Она чисто по-детски утерла рукавом губы, ухватила обеими руками Малхсага за лицо и чмокнула в глаз.
- Вы вторая женщина, которая целовала меня, первая - мать.
Она махнула обеими руками, как курица, которая стряхивает с себя дождь и быстрее зашагала вниз в лощину, по которой текла неширокая речушка.
- Идите по речке. Оно скользко, неудобно, зато без следов.
Шли долго, часа четыре-пять. Лощина ссужалась, превращалась в овраг. У самого тупика мы втиснулись в узкую щель, отходящую вправо, и оказались в темном пространстве.
- Не пужайтеся. Сейчас свет будет, - успокоил нас голос из глубины полной темноты. - У меня тут целый коробок спичек. На такой случай - приход гостей - потратим одну, а то можно бы огонь разворошить да сухих палочек подбросить, но долго ждать.
Спичка загорелась, высветив округлую нору шагов на десять.
- Вот и светильник. Что твое эклектричество!

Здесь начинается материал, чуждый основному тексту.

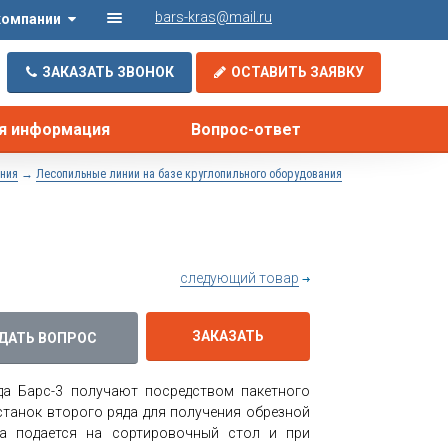
bars-kras@mail.ru
компании
ЗАКАЗАТЬ ЗВОНОК
ОСТАВИТЬ ЗАЯВКУ
я информация
Вопрос-ответ
→
ния
Лесопильные линии на базе круглопильного оборудования
следующий товар
ЗАКАЗАТЬ
ДАТЬ ВОПРОС
яда Барс-3 получают посредством пакетного
 станок второго ряда для получения обрезной
да подается на сортировочный стол и при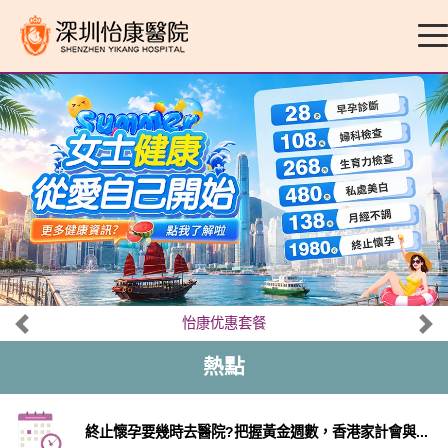
怡康优惠套餐
熱點
終止懷孕要幾時去醫院?把握黃金週數，香港家計會與...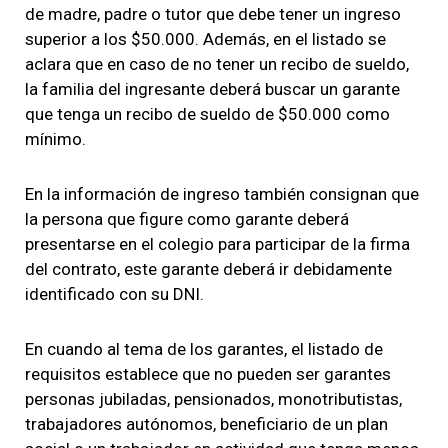
de madre, padre o tutor que debe tener un ingreso
superior a los $50.000. Además, en el listado se
aclara que en caso de no tener un recibo de sueldo,
la familia del ingresante deberá buscar un garante
que tenga un recibo de sueldo de $50.000 como
mínimo.
En la información de ingreso también consignan que
la persona que figure como garante deberá
presentarse en el colegio para participar de la firma
del contrato, este garante deberá ir debidamente
identificado con su DNI.
En cuando al tema de los garantes, el listado de
requisitos establece que no pueden ser garantes
personas jubiladas, pensionados, monotributistas,
trabajadores autónomos, beneficiario de un plan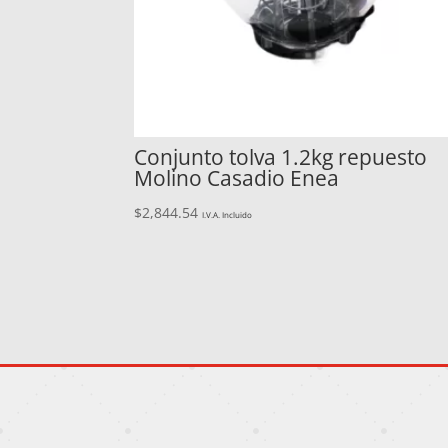
Conjunto tolva 1.2kg repuesto
Molino Casadio Enea
$
2,844.54
I.V.A. Incluido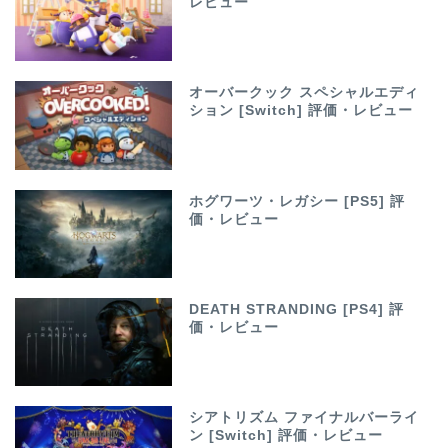
レビュー
オーバークック スペシャルエディ
ション [Switch] 評価・レビュー
ホグワーツ・レガシー [PS5] 評
価・レビュー
DEATH STRANDING [PS4] 評
価・レビュー
シアトリズム ファイナルバーライ
ン [Switch] 評価・レビュー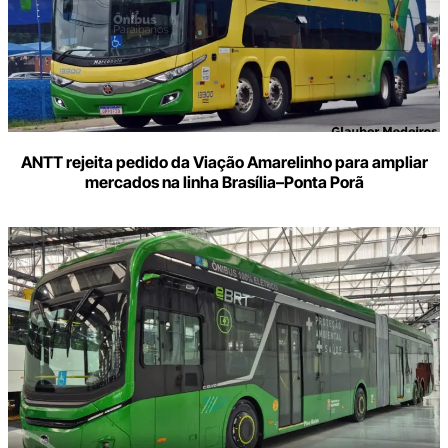
ANTT rejeita pedido da Viação Amarelinho para ampliar
mercados na linha Brasília–Ponta Porã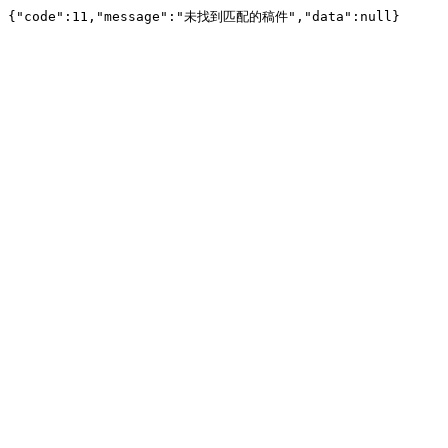
{"code":11,"message":"未找到匹配的稿件","data":null}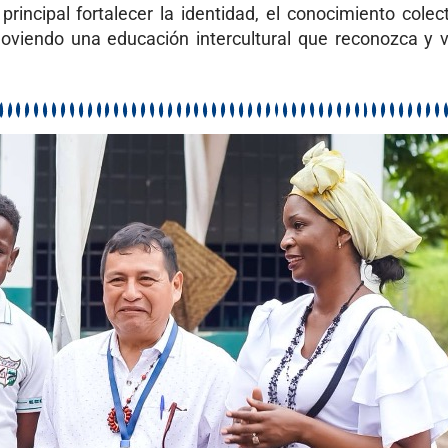
rincipal fortalecer la identidad, el conocimiento colect
oviendo una educación intercultural que reconozca y v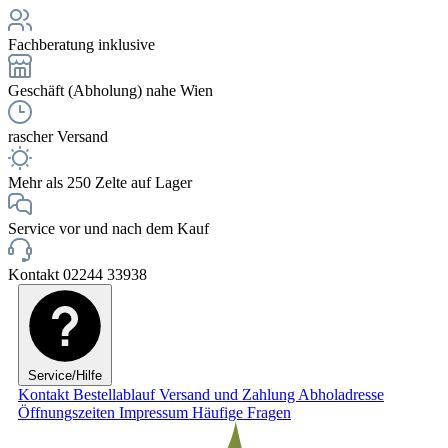
Fachberatung inklusive
Geschäft (Abholung) nahe Wien
rascher Versand
Mehr als 250 Zelte auf Lager
Service vor und nach dem Kauf
Kontakt 02244 33938
Service/Hilfe
Kontakt
Bestellablauf
Versand und Zahlung
Abholadresse
Öffnungszeiten
Impressum
Häufige Fragen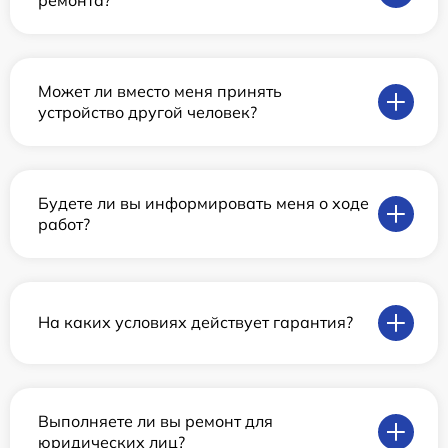
Может ли вместо меня принять
устройство другой человек?
Будете ли вы информировать меня о ходе
работ?
На каких условиях действует гарантия?
Выполняете ли вы ремонт для
юридических лиц?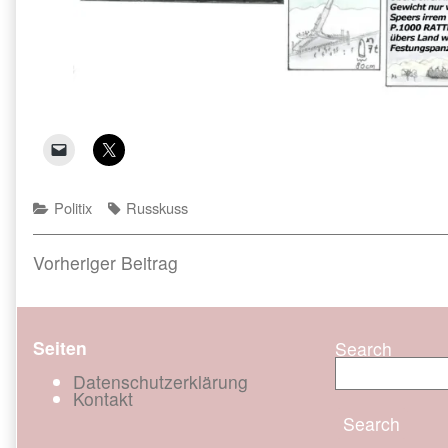
Categories
Tags
Politix
Russkuss
Beitragsnavigation
Previous
Vorheriger Beitrag
post:
Seiten
Search
Datenschutzerklärung
Kontakt
Search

Действительно, светильник, глиняная чашка с толстым ватным фитилем на боку, показался нам очень ярким. Мы находились в глиняном гроте. Пол был ровный. Повсюду со стенок свисали пучки трав, какие-то коренья, гроздья лесных плодов. В ряд стояли плетенные корзины, доверху наполненные чем-то. Здесь было сухо.
- Располагайтесь тута. Гостиная. Травка свежая, сухая, куда твоей перине до ней. А жердочка где?
- Я у входа ее бросил.
- Ой, не надо было там бросать, сюда нести следовало.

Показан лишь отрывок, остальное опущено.